As part of a benchmark series, we will look at many 2048 games out there to see how they compare, and highlight best practices swell as common pitfalls for this type of games.
Next up, City 2048.
First how to play screen teaches the basics of the game and appears quite soon when starting up of the game. It is mostly textual though, but legible, readable and brief.
The progressive and animated appearance of the game’s graphical elements help the player to identify these areas by attracting his attention and highlighting the structure of the interfaces.
The tutorial is split in different message boxes across the game. The first one teaches how to play, then informing the player about new and advanced features as he unlocks or needs them, or highlighting features the player did not notice / access yet.
For example, the level of the biggest buildings is highlighted when reaching a certain level, while the “undo” bonus is explained when unlocked.
As you can see, the message appears as the player is trying to perform an interaction. It disrupts the gameplay in this situation by interrupting the player’s task. In this session, it was not considered too intrusive or annoying by the player though.
Contextual interactions are suggested, acting as a reminder, for things the player might not have learnt from the tutorial and are only needed later in the game, such as the option to undo a move to play on by using a bonus.
It is a good way to reduce the information load in the tutorial and maintain a positive experience by providing the user with the information he needs when he needs it.
The interaction itself also requires less effort of the user, since it is oblique. Even in games where the tiles are horizontal and vertical, the players touch interactions tend to be oblique rather than straight up or to the side. Not only does it contribute to the nice look and feel of the game, it is also more consistent with the player’s natural movement and is more friendly to thumb-based gaming.

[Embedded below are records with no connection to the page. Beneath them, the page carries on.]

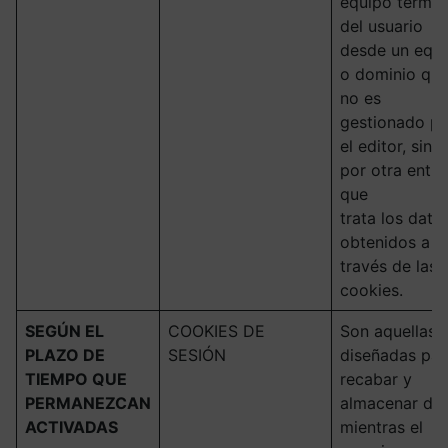
equipo termin
del usuario
desde un equ
o dominio qu
no es
gestionado po
el editor, sino
por otra enti
que
trata los dato
obtenidos a
través de las
cookies.
SEGÚN EL
COOKIES DE
Son aquellas
PLAZO DE
SESIÓN
diseñadas par
TIEMPO QUE
recabar y
PERMANEZCAN
almacenar da
ACTIVADAS
mientras el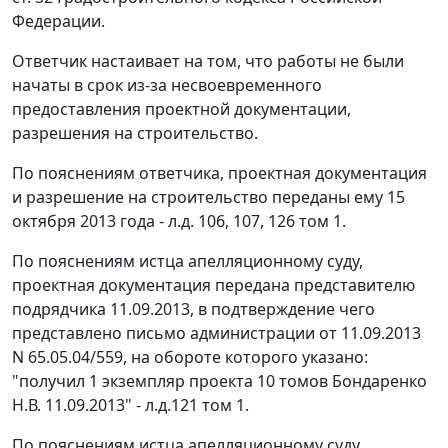
Федерации.
Ответчик настаивает на том, что работы не были
начаты в срок из-за несвоевременного
предоставления проектной документации,
разрешения на строительство.
По пояснениям ответчика, проектная документация
и разрешение на строительство переданы ему 15
октября 2013 года - л.д. 106, 107, 126 том 1.
По пояснениям истца апелляционному суду,
проектная документация передана представителю
подрядчика 11.09.2013, в подтверждение чего
представлено письмо администрации от 11.09.2013
N 65.05.04/559, на обороте которого указано:
"получил 1 экземпляр проекта 10 томов Бондаренко
Н.В. 11.09.2013" - л.д.121 том 1.
По пояснениям истца апелляционному суду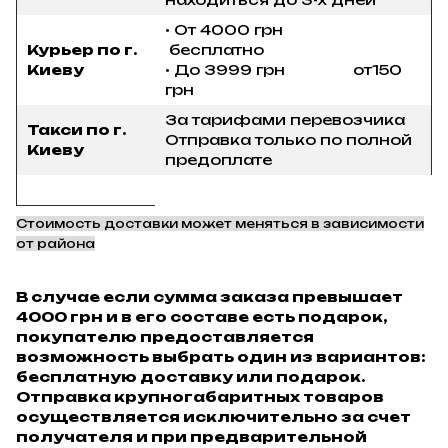
• От 4000 грн
Курьер по г.
бесплатно
Киеву
• До 3999 грн от150
грн
За тарифами перевозчика
Такси по г.
Отправка только по полной
Киеву
предоплате
Стоимость доставки может меняться в зависимости
от района
В случае если сумма заказа превышает
4000 грн и в его составе есть подарок,
покупателю предоставляется
возможность выбрать один из вариантов:
бесплатную доставку или подарок.
Отправка крупногабаритных товаров
осуществляется исключительно за счет
получателя и при предварительной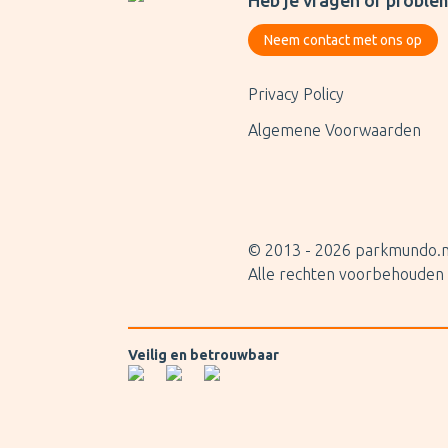
Heb je vragen of proble
Neem contact met ons op
Privacy Policy
Algemene Voorwaarden
© 2013 -
2026
parkmundo.n
Alle rechten voorbehouden
Veilig en betrouwbaar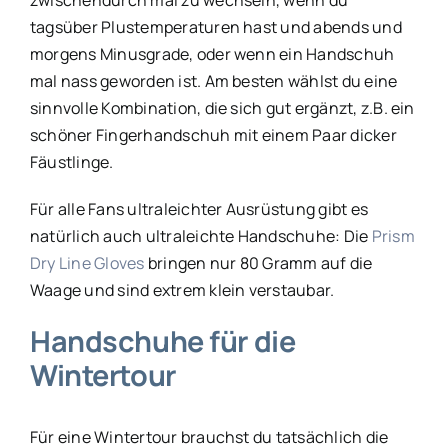
tagsüber Plustemperaturen hast und abends und
morgens Minusgrade, oder wenn ein Handschuh
mal nass geworden ist. Am besten wählst du eine
sinnvolle Kombination, die sich gut ergänzt, z.B. ein
schöner Fingerhandschuh mit einem Paar dicker
Fäustlinge.
Für alle Fans ultraleichter Ausrüstung gibt es
natürlich auch ultraleichte Handschuhe: Die
Prism
Dry Line Gloves
bringen nur 80 Gramm auf die
Waage und sind extrem klein verstaubar.
Handschuhe für die
Wintertour
Für eine Wintertour brauchst du tatsächlich die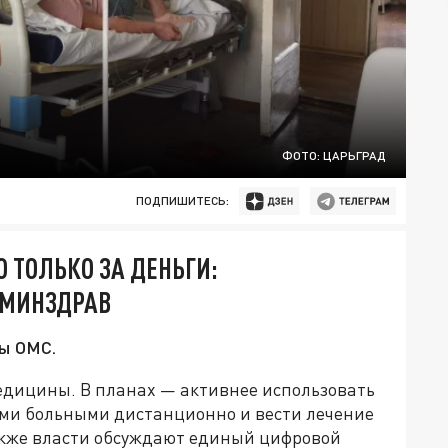
ФОТО: ЦАРЬГРАД
ПОДПИШИТЕСЬ:
О ТОЛЬКО ЗА ДЕНЬГИ:
 МИНЗДРАВ
ы ОМС.
едицины. В планах — активнее использовать
ми больными дистанционно и вести лечение
Также власти обсуждают единый цифровой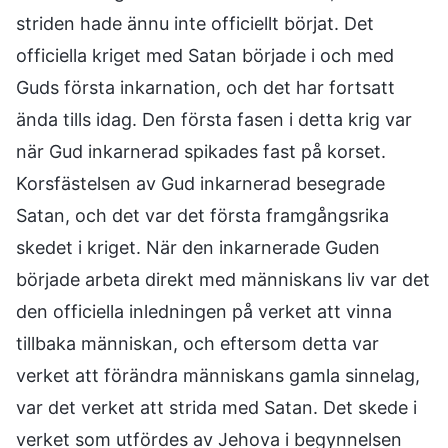
striden hade ännu inte officiellt börjat. Det
officiella kriget med Satan började i och med
Guds första inkarnation, och det har fortsatt
ända tills idag. Den första fasen i detta krig var
när Gud inkarnerad spikades fast på korset.
Korsfästelsen av Gud inkarnerad besegrade
Satan, och det var det första framgångsrika
skedet i kriget. När den inkarnerade Guden
började arbeta direkt med människans liv var det
den officiella inledningen på verket att vinna
tillbaka människan, och eftersom detta var
verket att förändra människans gamla sinnelag,
var det verket att strida med Satan. Det skede i
verket som utfördes av Jehova i begynnelsen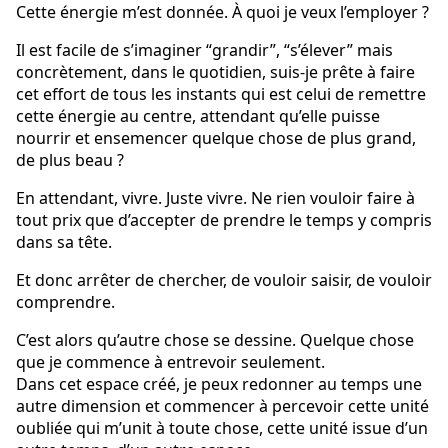
Cette énergie m’est donnée. À quoi je veux l’employer ?
Il est facile de s’imaginer “grandir”, “s’élever” mais
concrètement, dans le quotidien, suis-je prête à faire
cet effort de tous les instants qui est celui de remettre
cette énergie au centre, attendant qu’elle puisse
nourrir et ensemencer quelque chose de plus grand,
de plus beau ?
En attendant, vivre. Juste vivre. Ne rien vouloir faire à
tout prix que d’accepter de prendre le temps y compris
dans sa tête.
Et donc arrêter de chercher, de vouloir saisir, de vouloir
comprendre.
C’est alors qu’autre chose se dessine. Quelque chose
que je commence à entrevoir seulement.
Dans cet espace créé, je peux redonner au temps une
autre dimension et commencer à percevoir cette unité
oubliée qui m’unit à toute chose, cette unité issue d’un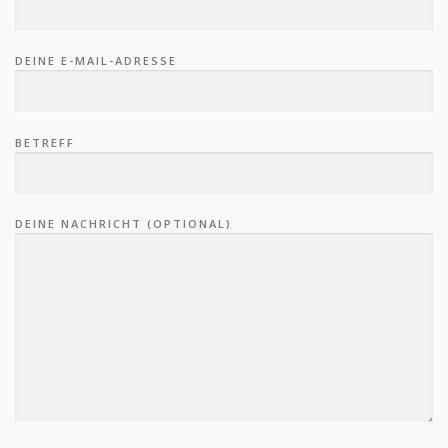
DEINE E-MAIL-ADRESSE
BETREFF
DEINE NACHRICHT (OPTIONAL)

Also, when the player is fast, notice how the feedback doesn’t block the interactions. The previous score increase finishes to rise as the next one already appears. This contributes to make the game feel smooth and increases the feeling of reward from the score.
It also avoids frustration of the player who is sometimes forced to play more slowly than he’d like just because the animations aren’t finished.

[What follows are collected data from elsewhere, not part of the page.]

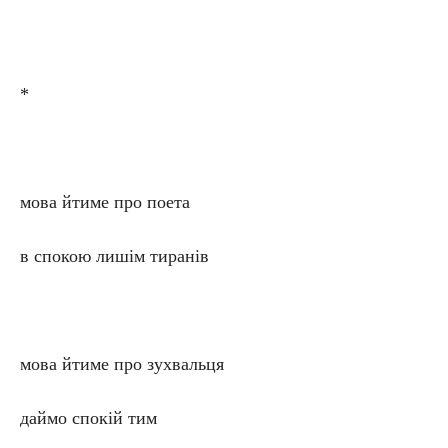
*
мова йтиме про поета
в спокою лишім тиранів
мова йтиме про зухвальця
даймо спокій тим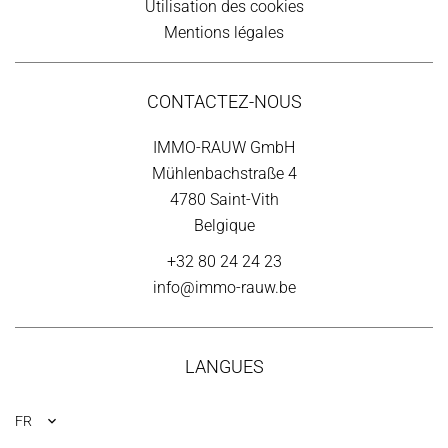
Utilisation des cookies
Mentions légales
CONTACTEZ-NOUS
IMMO-RAUW GmbH
Mühlenbachstraße 4
4780
Saint-Vith
Belgique
+32 80 24 24 23
info@immo-rauw.be
LANGUES
FR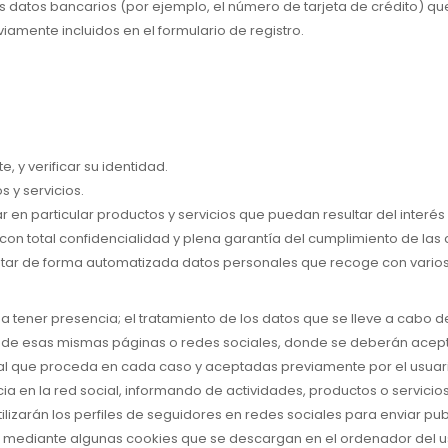
atos bancarios (por ejemplo, el número de tarjeta de crédito) que el
iamente incluidos en el formulario de registro.
e, y verificar su identidad.
 y servicios.
en particular productos y servicios que puedan resultar del interés
 con total confidencialidad y plena garantía del cumplimiento de las 
atar de forma automatizada datos personales que recoge con varios 
a tener presencia; el tratamiento de los datos que se lleve a cabo 
as de esas mismas páginas o redes sociales, donde se deberán acept
al que proceda en cada caso y aceptadas previamente por el usuario
a en la red social, informando de actividades, productos o servicio
ilizarán los perfiles de seguidores en redes sociales para enviar pu
en mediante algunas cookies que se descargan en el ordenador del 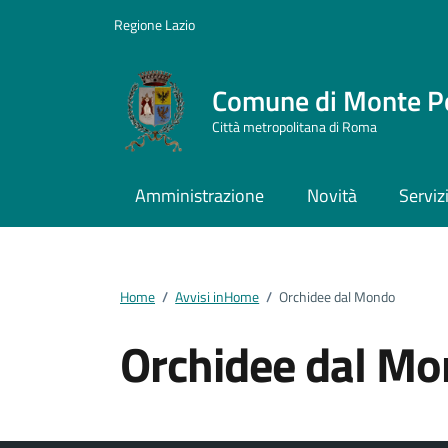
Vai ai contenuti
Vai al footer
Regione Lazio
Comune di Monte P
Città metropolitana di Roma
Amministrazione
Novità
Serviz
Home
/
Avvisi inHome
/
Orchidee dal Mondo
Orchidee dal M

Slower interactions, with occasional pauses to make the right sequence to get a higher level building. Each action requires thought and is based on conscious decisions and planning.
In city 2048, this behaviour is observed slightly more frequently than in other games.
This might be because the tiles are slightly more difficult to determine : the player needs a little more effort to distinguish the different types of buildings, and their order in levels, compared to simple numbers.
Players also display a more contemplative behaviour, enjoying the aesthetic pleasure of their construction, that feels alive, thanks to small details and animations like passing planes.
Unlike the other games reviewed before, city 2048 focuses its feedback on the score increase, by displaying the amount of points earned for an interaction in the game area, rather than next to the score.
The tiles merging and appearance animations are more classically based on size variations that are visible and help to notice the changes in the game state.
Menus & options
While the score and bonus / gameplay menus appears on top, this game has a different approach to screen layout : main menu items are directly visible at the bottom at the screen. They don’t intrude because most of the time, they will be hidden by the player’s hand, allowing him to focus anyway on the game’s content rather than the menu’s content. On the other hand, this might result in input errors, but I never saw it happen during a game session.
What did we learn from this game ?
- Making the different menus appear progressively allows the player to get an overview of the screen layout and where to find what kind of information by attracting his attention on the different areas and elements.
- Splitting tutorials to explain features progressively as they appear or become more important reduces the effort to get into the game and contribute to an extended positive experience. Beware though that it doesn’t disrupt the game flow too often, or at critical moments in the game. Here it works.
- Guiding the user when he is stuck and has an available bonus he didn’t use contributes to maintain a positive experience and contributes to learn how to use the game.
- Oblique interactions are more in-tune with the player’s typical interactions even on a non oblique grid, it feels more natural and comfortable.
- In city 2048, the player can interact with the game even if the animations from his previous actions are not complete. This makes the game flow more smooth and seamless. The interactions feel natural and rewarding.
- Displaying the score increase above the tiles makes them more visible, and allows the player to understand the value of each one of his interactions and movements, allowing him to define a more long term strategy to make moves that give more points. It takes attention away from the total score that is more attractive in other games.
- Menus placed at the bottom of the screen are directly visible without drawing too much attention from the game, compared to a menu on top, or menu items hidden behind a button. The menu should have error prevention implemented though, and can be overlooked if not properly introduced since it will likely be hidden by the player’s hand often.